Potential effect of suboptimal racial and ethnic categorization on benefits of precision medicine

Pharmacogenetics studies have sought to use race and ethnicity as categorical variables to stratify patients; however, the specificity of racial categories used varies across different papers. We examined the diversity of racial and ethnic categories used to describe populations classified as ‘White/Caucasian’ according to National Institutes of Health (NIH) guidelines. Seventy total pharmacogenetics papers involving the CYP2C9, CYP2C19, and CYP2D6 pharmacogenes were examined and the race and ethnic categorization data for each paper was extracted.

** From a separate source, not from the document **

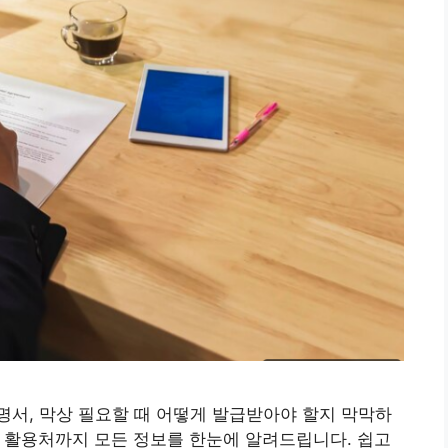
서, 막상 필요할 때 어떻게 발급받아야 할지 막막하
 활용처까지 모든 정보를 한눈에 알려드립니다. 쉽고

In total, we found 66 unique racial and ethnic categories used to classify ‘Caucasian/White’ populations. We then compared the CYP450 allele frequency data for these racial and ethnic categories as described in the papers to the global allele frequency for ‘Caucasian’ populations as compiled by the Clinical Pharmacogenetics Implementation Consortium. In this analysis, we found several racial and ethnic groups whose pharmacogene allele frequencies differed from the allele frequency for ‘Caucasians’ as accepted in the literature. Overall, we found that racial and ethnic classification varies greatly between different papers and that the broad categorization of these populations as ‘White/Caucasian’ may not accurately capture the genetic heterogeneity between these populations.